This semester, FSU became the newest consortial member of Atlanta’s Census Research Data Center. Funded primarily by the College of Social Sciences and the Office of Research, the Florida State community can now use Census micro-data without paying lab fees, which can range upwards of $15,000 per project. There are currently 18 Census Research Data Centers in the United States, and outside of North Carolina’s Research Triangle the only one located in the southeastern United States is The Federal Reserve Bank of Atlanta.
So, what is a Census Research Data Center? The Center for Economic Studies defines Census Research Data Centers (RDCs) as U.S. Census Bureau facilities, staffed by a Census Bureau employee, which meet all physical and computer security requirements for access to restricted–use data. At RDCs, qualified researchers with approved projects receive restricted access to selected non–public Census Bureau data files.

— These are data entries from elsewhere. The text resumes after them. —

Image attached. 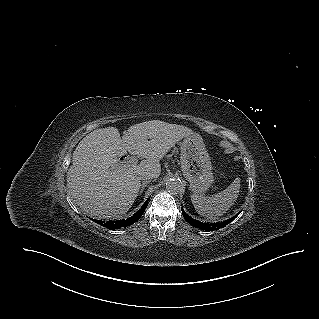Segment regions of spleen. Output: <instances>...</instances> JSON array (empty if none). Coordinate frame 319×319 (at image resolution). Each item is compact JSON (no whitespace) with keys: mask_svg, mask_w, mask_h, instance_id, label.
<instances>
[{"mask_svg":"<svg viewBox=\"0 0 319 319\" xmlns=\"http://www.w3.org/2000/svg\"><path fill=\"white\" fill-rule=\"evenodd\" d=\"M240 192V178H236L225 190L213 196L192 194L191 201L198 214L216 220L236 202Z\"/></svg>","mask_w":319,"mask_h":319,"instance_id":"1","label":"spleen"}]
</instances>
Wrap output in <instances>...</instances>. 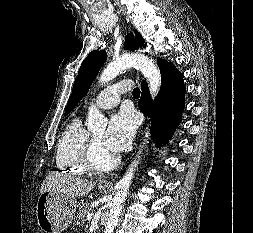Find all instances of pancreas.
Listing matches in <instances>:
<instances>
[{
    "label": "pancreas",
    "mask_w": 253,
    "mask_h": 233,
    "mask_svg": "<svg viewBox=\"0 0 253 233\" xmlns=\"http://www.w3.org/2000/svg\"><path fill=\"white\" fill-rule=\"evenodd\" d=\"M91 212V208L89 204H81L79 206V211L77 213V215L75 216L76 218V222L81 221L82 223H84L86 221V216L87 214H89Z\"/></svg>",
    "instance_id": "cf45deb5"
}]
</instances>
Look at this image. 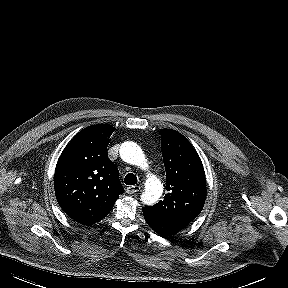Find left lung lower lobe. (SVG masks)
Listing matches in <instances>:
<instances>
[{
	"label": "left lung lower lobe",
	"instance_id": "obj_1",
	"mask_svg": "<svg viewBox=\"0 0 288 288\" xmlns=\"http://www.w3.org/2000/svg\"><path fill=\"white\" fill-rule=\"evenodd\" d=\"M143 215L147 224L158 234L162 236H170L178 233L181 229L171 226L158 218L152 216L145 208H143Z\"/></svg>",
	"mask_w": 288,
	"mask_h": 288
}]
</instances>
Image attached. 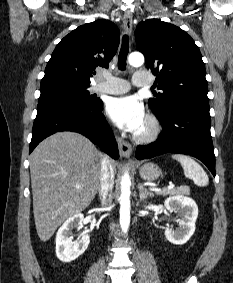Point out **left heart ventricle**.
Listing matches in <instances>:
<instances>
[{"instance_id":"obj_1","label":"left heart ventricle","mask_w":233,"mask_h":283,"mask_svg":"<svg viewBox=\"0 0 233 283\" xmlns=\"http://www.w3.org/2000/svg\"><path fill=\"white\" fill-rule=\"evenodd\" d=\"M148 125L147 122L144 121L141 127L139 128L138 132H144L147 129Z\"/></svg>"}]
</instances>
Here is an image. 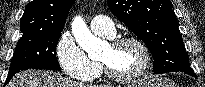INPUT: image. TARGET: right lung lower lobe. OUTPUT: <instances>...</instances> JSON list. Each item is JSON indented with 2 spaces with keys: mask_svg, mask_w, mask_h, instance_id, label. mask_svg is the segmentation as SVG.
Here are the masks:
<instances>
[{
  "mask_svg": "<svg viewBox=\"0 0 205 87\" xmlns=\"http://www.w3.org/2000/svg\"><path fill=\"white\" fill-rule=\"evenodd\" d=\"M15 73H16V72H14V73H12V74H8V77H7V79H6L5 84H7V83L10 81V79L14 76Z\"/></svg>",
  "mask_w": 205,
  "mask_h": 87,
  "instance_id": "1",
  "label": "right lung lower lobe"
}]
</instances>
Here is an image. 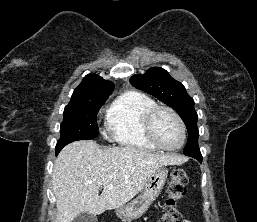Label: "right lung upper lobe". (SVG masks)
<instances>
[{"instance_id":"obj_1","label":"right lung upper lobe","mask_w":257,"mask_h":222,"mask_svg":"<svg viewBox=\"0 0 257 222\" xmlns=\"http://www.w3.org/2000/svg\"><path fill=\"white\" fill-rule=\"evenodd\" d=\"M115 86L112 82L90 73L84 77L80 85L74 90L71 101L91 98H108Z\"/></svg>"}]
</instances>
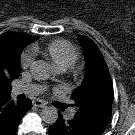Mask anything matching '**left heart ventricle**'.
I'll return each mask as SVG.
<instances>
[{
    "instance_id": "obj_1",
    "label": "left heart ventricle",
    "mask_w": 135,
    "mask_h": 135,
    "mask_svg": "<svg viewBox=\"0 0 135 135\" xmlns=\"http://www.w3.org/2000/svg\"><path fill=\"white\" fill-rule=\"evenodd\" d=\"M50 82H51V83H54V82H55V80H54V79H51V80H50Z\"/></svg>"
}]
</instances>
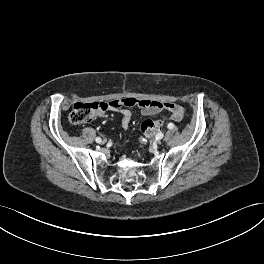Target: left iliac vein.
Wrapping results in <instances>:
<instances>
[{
    "instance_id": "obj_1",
    "label": "left iliac vein",
    "mask_w": 264,
    "mask_h": 264,
    "mask_svg": "<svg viewBox=\"0 0 264 264\" xmlns=\"http://www.w3.org/2000/svg\"><path fill=\"white\" fill-rule=\"evenodd\" d=\"M158 144H163L164 142H163V139H158L157 141H156Z\"/></svg>"
}]
</instances>
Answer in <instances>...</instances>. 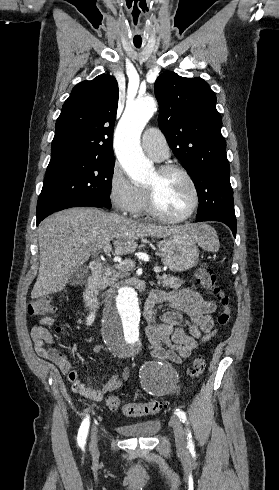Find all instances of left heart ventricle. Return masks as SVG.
I'll return each mask as SVG.
<instances>
[{
    "label": "left heart ventricle",
    "mask_w": 279,
    "mask_h": 490,
    "mask_svg": "<svg viewBox=\"0 0 279 490\" xmlns=\"http://www.w3.org/2000/svg\"><path fill=\"white\" fill-rule=\"evenodd\" d=\"M147 186L155 187L157 203L168 215L180 216L192 205L194 198L192 188L185 177L179 173L160 174L156 170Z\"/></svg>",
    "instance_id": "left-heart-ventricle-1"
}]
</instances>
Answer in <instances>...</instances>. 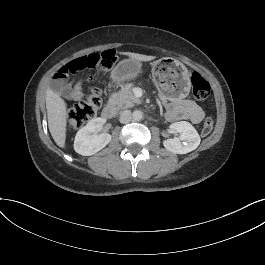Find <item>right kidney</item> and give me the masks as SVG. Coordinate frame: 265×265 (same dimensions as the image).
Masks as SVG:
<instances>
[{"label": "right kidney", "instance_id": "1", "mask_svg": "<svg viewBox=\"0 0 265 265\" xmlns=\"http://www.w3.org/2000/svg\"><path fill=\"white\" fill-rule=\"evenodd\" d=\"M104 122V119L95 118L78 131L74 142V149L78 154L82 156L95 155L110 143L112 139L110 134H96Z\"/></svg>", "mask_w": 265, "mask_h": 265}]
</instances>
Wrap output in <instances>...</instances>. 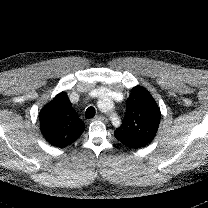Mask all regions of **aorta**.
Segmentation results:
<instances>
[{
    "label": "aorta",
    "mask_w": 208,
    "mask_h": 208,
    "mask_svg": "<svg viewBox=\"0 0 208 208\" xmlns=\"http://www.w3.org/2000/svg\"><path fill=\"white\" fill-rule=\"evenodd\" d=\"M98 106L105 112H110L113 108L112 101L105 95L100 97L98 101Z\"/></svg>",
    "instance_id": "aorta-1"
}]
</instances>
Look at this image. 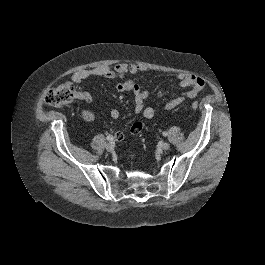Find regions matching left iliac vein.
Instances as JSON below:
<instances>
[{
	"label": "left iliac vein",
	"instance_id": "obj_1",
	"mask_svg": "<svg viewBox=\"0 0 265 265\" xmlns=\"http://www.w3.org/2000/svg\"><path fill=\"white\" fill-rule=\"evenodd\" d=\"M162 148H163L164 150H168V149L170 148V144L167 143V142H165V143L162 144Z\"/></svg>",
	"mask_w": 265,
	"mask_h": 265
}]
</instances>
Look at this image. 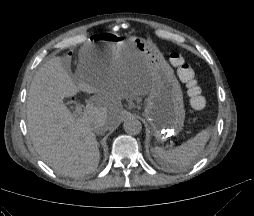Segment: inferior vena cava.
<instances>
[{"mask_svg":"<svg viewBox=\"0 0 254 216\" xmlns=\"http://www.w3.org/2000/svg\"><path fill=\"white\" fill-rule=\"evenodd\" d=\"M92 128L97 133H102L107 130L106 120L98 119L92 124Z\"/></svg>","mask_w":254,"mask_h":216,"instance_id":"obj_1","label":"inferior vena cava"}]
</instances>
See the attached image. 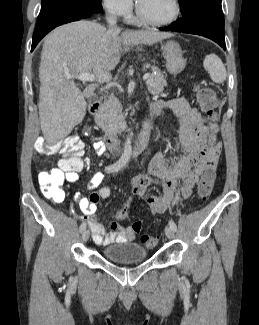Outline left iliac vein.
<instances>
[{
	"label": "left iliac vein",
	"mask_w": 259,
	"mask_h": 325,
	"mask_svg": "<svg viewBox=\"0 0 259 325\" xmlns=\"http://www.w3.org/2000/svg\"><path fill=\"white\" fill-rule=\"evenodd\" d=\"M165 235L167 236L168 239H173L174 238V230L170 226L165 227Z\"/></svg>",
	"instance_id": "obj_1"
}]
</instances>
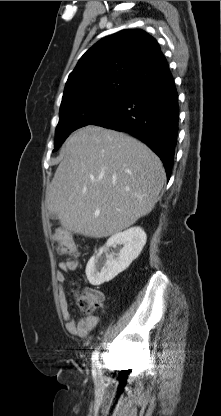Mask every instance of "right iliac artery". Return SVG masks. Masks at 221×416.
I'll return each instance as SVG.
<instances>
[{
  "label": "right iliac artery",
  "mask_w": 221,
  "mask_h": 416,
  "mask_svg": "<svg viewBox=\"0 0 221 416\" xmlns=\"http://www.w3.org/2000/svg\"><path fill=\"white\" fill-rule=\"evenodd\" d=\"M98 359H99V348H97L92 354V358H91L92 364L95 366H98L100 364Z\"/></svg>",
  "instance_id": "1"
}]
</instances>
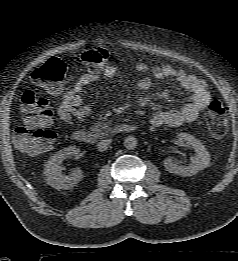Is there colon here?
Here are the masks:
<instances>
[{"mask_svg":"<svg viewBox=\"0 0 238 261\" xmlns=\"http://www.w3.org/2000/svg\"><path fill=\"white\" fill-rule=\"evenodd\" d=\"M110 60V54L103 48H90L81 55L82 63L92 72L100 71ZM66 74V65L59 58H51L32 73L35 84L58 92ZM24 125L14 130L13 140L23 153L36 155L48 150L57 139L51 128L52 112L46 98L26 91L21 99ZM206 124L213 138H222L228 129V108L220 101L208 105Z\"/></svg>","mask_w":238,"mask_h":261,"instance_id":"5ec220e1","label":"colon"}]
</instances>
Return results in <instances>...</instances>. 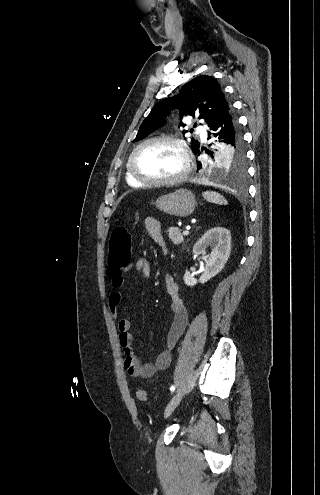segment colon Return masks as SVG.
I'll use <instances>...</instances> for the list:
<instances>
[{"instance_id":"obj_1","label":"colon","mask_w":320,"mask_h":495,"mask_svg":"<svg viewBox=\"0 0 320 495\" xmlns=\"http://www.w3.org/2000/svg\"><path fill=\"white\" fill-rule=\"evenodd\" d=\"M132 236L124 226H116L110 235L108 245V262L111 272H120L131 260ZM136 397L141 402H148L145 389L139 388Z\"/></svg>"}]
</instances>
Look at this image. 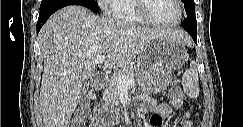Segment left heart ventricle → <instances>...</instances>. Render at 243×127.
Listing matches in <instances>:
<instances>
[{
    "instance_id": "obj_1",
    "label": "left heart ventricle",
    "mask_w": 243,
    "mask_h": 127,
    "mask_svg": "<svg viewBox=\"0 0 243 127\" xmlns=\"http://www.w3.org/2000/svg\"><path fill=\"white\" fill-rule=\"evenodd\" d=\"M149 13L158 21L172 23L179 16V9L175 0H147Z\"/></svg>"
}]
</instances>
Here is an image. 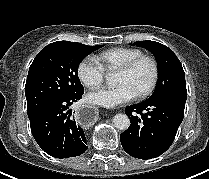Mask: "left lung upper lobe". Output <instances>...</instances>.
<instances>
[{
    "label": "left lung upper lobe",
    "instance_id": "left-lung-upper-lobe-1",
    "mask_svg": "<svg viewBox=\"0 0 209 179\" xmlns=\"http://www.w3.org/2000/svg\"><path fill=\"white\" fill-rule=\"evenodd\" d=\"M139 47L146 48L157 59L158 62V82L153 94L147 99H156L164 94L186 90L185 73L182 65L167 46L155 41H137L134 43Z\"/></svg>",
    "mask_w": 209,
    "mask_h": 179
}]
</instances>
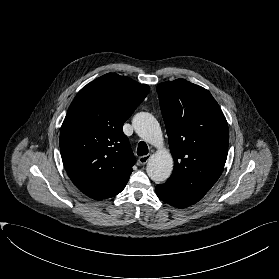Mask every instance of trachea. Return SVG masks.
<instances>
[{"mask_svg":"<svg viewBox=\"0 0 279 279\" xmlns=\"http://www.w3.org/2000/svg\"><path fill=\"white\" fill-rule=\"evenodd\" d=\"M137 154L139 156H144V155L148 154V147L145 142H143V141L139 142L138 148H137Z\"/></svg>","mask_w":279,"mask_h":279,"instance_id":"1","label":"trachea"}]
</instances>
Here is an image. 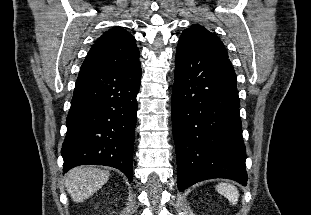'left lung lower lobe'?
<instances>
[{
	"mask_svg": "<svg viewBox=\"0 0 311 215\" xmlns=\"http://www.w3.org/2000/svg\"><path fill=\"white\" fill-rule=\"evenodd\" d=\"M236 83L227 56L180 37L171 102L180 191L212 178L247 184Z\"/></svg>",
	"mask_w": 311,
	"mask_h": 215,
	"instance_id": "1",
	"label": "left lung lower lobe"
}]
</instances>
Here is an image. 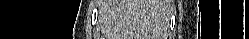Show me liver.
I'll return each mask as SVG.
<instances>
[{
  "label": "liver",
  "mask_w": 249,
  "mask_h": 39,
  "mask_svg": "<svg viewBox=\"0 0 249 39\" xmlns=\"http://www.w3.org/2000/svg\"><path fill=\"white\" fill-rule=\"evenodd\" d=\"M169 9L168 0H106L104 33L111 39H163Z\"/></svg>",
  "instance_id": "obj_1"
}]
</instances>
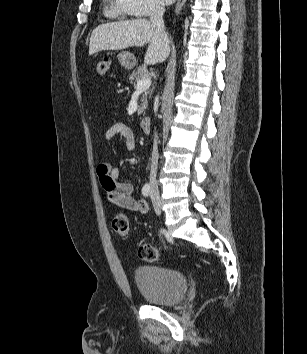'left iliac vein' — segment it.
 I'll return each mask as SVG.
<instances>
[{
    "mask_svg": "<svg viewBox=\"0 0 307 354\" xmlns=\"http://www.w3.org/2000/svg\"><path fill=\"white\" fill-rule=\"evenodd\" d=\"M153 207L157 215L161 213V202L158 198H153Z\"/></svg>",
    "mask_w": 307,
    "mask_h": 354,
    "instance_id": "1",
    "label": "left iliac vein"
}]
</instances>
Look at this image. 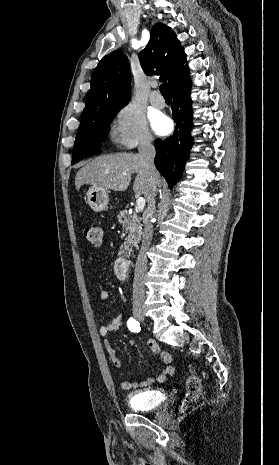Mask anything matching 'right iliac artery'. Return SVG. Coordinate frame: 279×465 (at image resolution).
Wrapping results in <instances>:
<instances>
[{"label":"right iliac artery","mask_w":279,"mask_h":465,"mask_svg":"<svg viewBox=\"0 0 279 465\" xmlns=\"http://www.w3.org/2000/svg\"><path fill=\"white\" fill-rule=\"evenodd\" d=\"M127 326L129 328L130 331L132 332H139L140 331V324L137 320H135L134 318H130L127 322Z\"/></svg>","instance_id":"obj_1"}]
</instances>
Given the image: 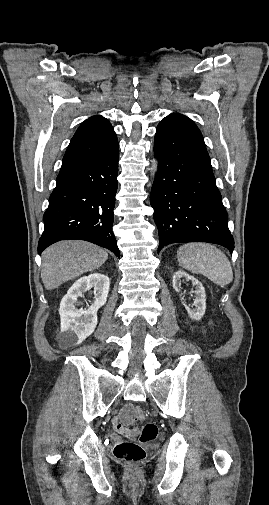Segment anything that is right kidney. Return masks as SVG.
<instances>
[{"label":"right kidney","mask_w":269,"mask_h":505,"mask_svg":"<svg viewBox=\"0 0 269 505\" xmlns=\"http://www.w3.org/2000/svg\"><path fill=\"white\" fill-rule=\"evenodd\" d=\"M109 278L100 273H93L78 279L68 290L60 303V337L64 343L79 344L90 336L97 325V311L107 300ZM94 289V301L87 309L78 308L79 298Z\"/></svg>","instance_id":"1"}]
</instances>
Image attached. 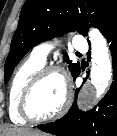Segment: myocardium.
Returning <instances> with one entry per match:
<instances>
[{
	"label": "myocardium",
	"instance_id": "f54148a6",
	"mask_svg": "<svg viewBox=\"0 0 117 136\" xmlns=\"http://www.w3.org/2000/svg\"><path fill=\"white\" fill-rule=\"evenodd\" d=\"M50 74H58L64 80L65 95H64L63 103L60 106V108L51 116L34 117L30 114L28 110L29 98L32 92L34 91L35 87L38 85V83ZM71 101H72V89L66 72L59 66H55V65L43 66L31 77V79L24 87L20 97L18 112L25 120L32 123L51 122L60 118L67 111V109L71 104Z\"/></svg>",
	"mask_w": 117,
	"mask_h": 136
}]
</instances>
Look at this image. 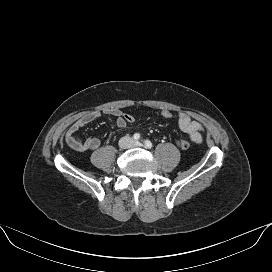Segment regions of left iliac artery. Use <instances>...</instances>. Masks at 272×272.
Masks as SVG:
<instances>
[{"mask_svg":"<svg viewBox=\"0 0 272 272\" xmlns=\"http://www.w3.org/2000/svg\"><path fill=\"white\" fill-rule=\"evenodd\" d=\"M144 144H145V147H146V148H149V149L152 148V143H151V141L145 140Z\"/></svg>","mask_w":272,"mask_h":272,"instance_id":"obj_1","label":"left iliac artery"}]
</instances>
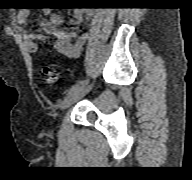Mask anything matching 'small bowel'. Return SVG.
<instances>
[{"mask_svg":"<svg viewBox=\"0 0 192 180\" xmlns=\"http://www.w3.org/2000/svg\"><path fill=\"white\" fill-rule=\"evenodd\" d=\"M46 13L49 15V19L42 23V29L45 35L23 31L22 36L27 50L31 53L37 52L38 42L45 43L48 40V36H53L55 38L54 50L57 54L71 59L78 58L87 40V34L66 32L61 28L62 19L58 15H50L48 11ZM84 16L91 18L93 11L91 9H74L73 18L75 23L81 22ZM28 17L29 11L27 9H21L17 14L18 24L22 26L27 25Z\"/></svg>","mask_w":192,"mask_h":180,"instance_id":"obj_1","label":"small bowel"}]
</instances>
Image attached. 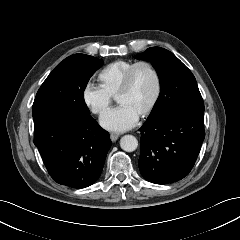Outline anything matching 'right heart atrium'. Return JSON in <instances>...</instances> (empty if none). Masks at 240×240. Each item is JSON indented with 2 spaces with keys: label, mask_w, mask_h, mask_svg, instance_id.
Listing matches in <instances>:
<instances>
[{
  "label": "right heart atrium",
  "mask_w": 240,
  "mask_h": 240,
  "mask_svg": "<svg viewBox=\"0 0 240 240\" xmlns=\"http://www.w3.org/2000/svg\"><path fill=\"white\" fill-rule=\"evenodd\" d=\"M85 105L98 116H103L110 109L113 98L101 86L89 83L83 91Z\"/></svg>",
  "instance_id": "obj_1"
}]
</instances>
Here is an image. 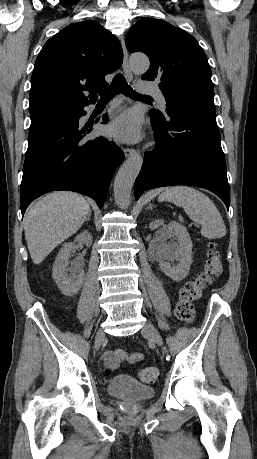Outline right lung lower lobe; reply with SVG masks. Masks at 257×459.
<instances>
[{"mask_svg": "<svg viewBox=\"0 0 257 459\" xmlns=\"http://www.w3.org/2000/svg\"><path fill=\"white\" fill-rule=\"evenodd\" d=\"M91 103L95 101L30 114L20 189L22 215L34 199L54 190L82 193L103 207L112 175L124 154L102 137L89 139L92 125L79 128V119L86 114L84 106ZM103 120L108 122L106 115Z\"/></svg>", "mask_w": 257, "mask_h": 459, "instance_id": "1", "label": "right lung lower lobe"}]
</instances>
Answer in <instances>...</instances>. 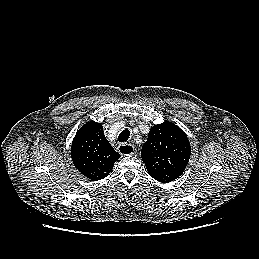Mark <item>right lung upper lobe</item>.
Here are the masks:
<instances>
[{"label":"right lung upper lobe","instance_id":"1","mask_svg":"<svg viewBox=\"0 0 259 259\" xmlns=\"http://www.w3.org/2000/svg\"><path fill=\"white\" fill-rule=\"evenodd\" d=\"M71 157L74 166L87 178L97 181L109 175L120 158L106 139L100 123L83 125L72 141Z\"/></svg>","mask_w":259,"mask_h":259}]
</instances>
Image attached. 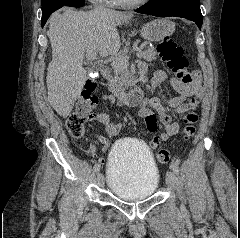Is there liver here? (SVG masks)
<instances>
[{
	"instance_id": "6515ba94",
	"label": "liver",
	"mask_w": 240,
	"mask_h": 238,
	"mask_svg": "<svg viewBox=\"0 0 240 238\" xmlns=\"http://www.w3.org/2000/svg\"><path fill=\"white\" fill-rule=\"evenodd\" d=\"M132 13L107 9L102 12H77L65 8L49 18L47 35L52 47L46 83L50 105L62 117L72 111L86 79L83 68L88 51L102 56L120 48L117 26L128 23Z\"/></svg>"
}]
</instances>
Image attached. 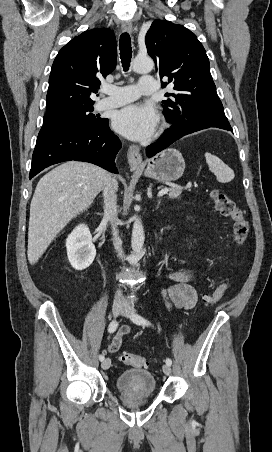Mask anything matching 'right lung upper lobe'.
Segmentation results:
<instances>
[{
  "mask_svg": "<svg viewBox=\"0 0 272 452\" xmlns=\"http://www.w3.org/2000/svg\"><path fill=\"white\" fill-rule=\"evenodd\" d=\"M117 61L116 40L108 29L83 32L56 56L49 77L46 114L93 105L91 93Z\"/></svg>",
  "mask_w": 272,
  "mask_h": 452,
  "instance_id": "obj_1",
  "label": "right lung upper lobe"
}]
</instances>
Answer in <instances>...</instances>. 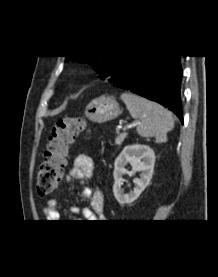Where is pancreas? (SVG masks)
Returning <instances> with one entry per match:
<instances>
[{
    "label": "pancreas",
    "mask_w": 218,
    "mask_h": 277,
    "mask_svg": "<svg viewBox=\"0 0 218 277\" xmlns=\"http://www.w3.org/2000/svg\"><path fill=\"white\" fill-rule=\"evenodd\" d=\"M126 137H127L126 132H124L122 134H118V136L115 139V145L120 146Z\"/></svg>",
    "instance_id": "1"
}]
</instances>
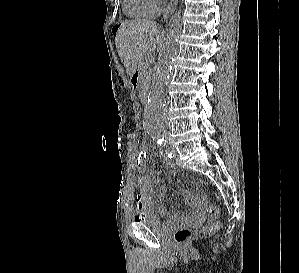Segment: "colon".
Here are the masks:
<instances>
[{"instance_id": "obj_1", "label": "colon", "mask_w": 299, "mask_h": 273, "mask_svg": "<svg viewBox=\"0 0 299 273\" xmlns=\"http://www.w3.org/2000/svg\"><path fill=\"white\" fill-rule=\"evenodd\" d=\"M142 149L148 150V141L145 136L140 139ZM219 214V209L215 205H210L207 209V217L210 221H214ZM214 228V225L208 224L203 227V231H210ZM192 230L188 227H181L175 231L174 238L179 244L187 242L192 236Z\"/></svg>"}]
</instances>
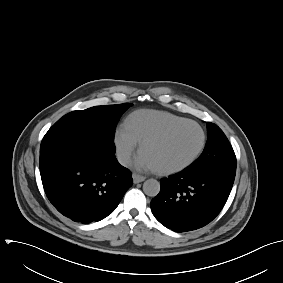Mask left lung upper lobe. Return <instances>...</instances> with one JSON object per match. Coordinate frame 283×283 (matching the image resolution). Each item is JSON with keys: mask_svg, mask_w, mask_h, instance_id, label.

To understand the true value of doing research with non-public data from the RDC, it’s important to note the difference between micro data and macro data, which is often referred to as aggregate data. When most of us use datasets for research or analysis, we’re looking at summary figures. For example, if you extract Census data for analysis, you’re typically looking at some sort of summary or aggregation for a specific geographic unit. These geographic units range from state, county, city as well as much smaller units such as census tracts and block groups. Regardless of unit of analysis, the data itself is a summarization of individual survey responses for participants in that specific area.